>>

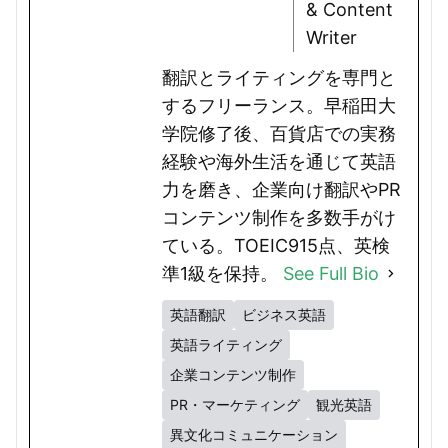
& Content
Writer
翻訳とライティングを専門と
するフリーランス。早稲田大
学院修了後、百貨店での実務
経験や海外生活を通じて英語
力を磨き、企業向け翻訳やPR
コンテンツ制作を多数手がけ
ている。TOEIC915点、英検
準1級を保持。
See Full Bio
英語翻訳
ビジネス英語
英語ライティング
企業コンテンツ制作
PR・マーケティング
観光英語
異文化コミュニケーション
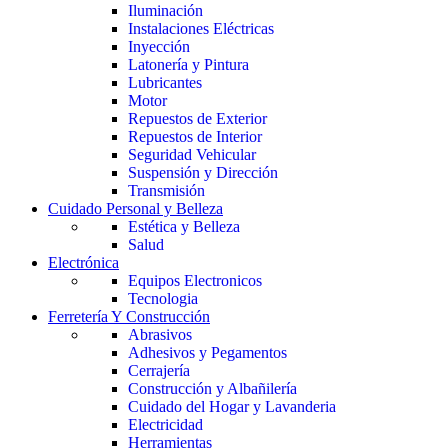
Iluminación
Instalaciones Eléctricas
Inyección
Latonería y Pintura
Lubricantes
Motor
Repuestos de Exterior
Repuestos de Interior
Seguridad Vehicular
Suspensión y Dirección
Transmisión
Cuidado Personal y Belleza
Estética y Belleza
Salud
Electrónica
Equipos Electronicos
Tecnologia
Ferretería Y Construcción
Abrasivos
Adhesivos y Pegamentos
Cerrajería
Construcción y Albañilería
Cuidado del Hogar y Lavanderia
Electricidad
Herramientas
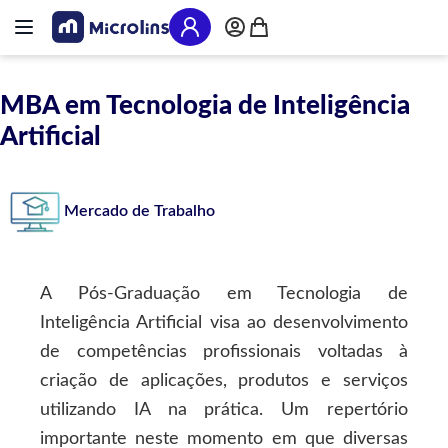
Pular para o conteúdo
Alternar Nav
Meu Carrinho
MBA em Tecnologia de Inteligência
Artificial
Mercado de Trabalho
A Pós-Graduação em Tecnologia de
Inteligência Artificial visa ao desenvolvimento
de competências profissionais voltadas à
criação de aplicações, produtos e serviços
utilizando IA na prática. Um repertório
importante neste momento em que diversas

<<

§ Assigned task:
Here the job is to print all the entries above exactly, minus the images.

§ Response to this exercise:
& Content
Writer
翻訳とライティングを専門と
するフリーランス。早稲田大
学院修了後、百貨店での実務
経験や海外生活を通じて英語
力を磨き、企業向け翻訳やPR
コンテンツ制作を多数手がけ
ている。TOEIC915点、英検
準1級を保持。
See Full Bio
英語翻訳
ビジネス英語
英語ライティング
企業コンテンツ制作
PR・マーケティング
観光英語
異文化コミュニケーション
Iluminación
Instalaciones Eléctricas
Inyección
Latonería y Pintura
Lubricantes
Motor
Repuestos de Exterior
Repuestos de Interior
Seguridad Vehicular
Suspensión y Dirección
Transmisión
Cuidado Personal y Belleza
Estética y Belleza
Salud
Electrónica
Equipos Electronicos
Tecnologia
Ferretería Y Construcción
Abrasivos
Adhesivos y Pegamentos
Cerrajería
Construcción y Albañilería
Cuidado del Hogar y Lavanderia
Electricidad
Herramientas
Pular para o conteúdo
Alternar Nav
Meu Carrinho
MBA em Tecnologia de Inteligência
Artificial
Mercado de Trabalho
A Pós-Graduação em Tecnologia de
Inteligência Artificial visa ao desenvolvimento
de competências profissionais voltadas à
criação de aplicações, produtos e serviços
utilizando IA na prática. Um repertório
importante neste momento em que diversas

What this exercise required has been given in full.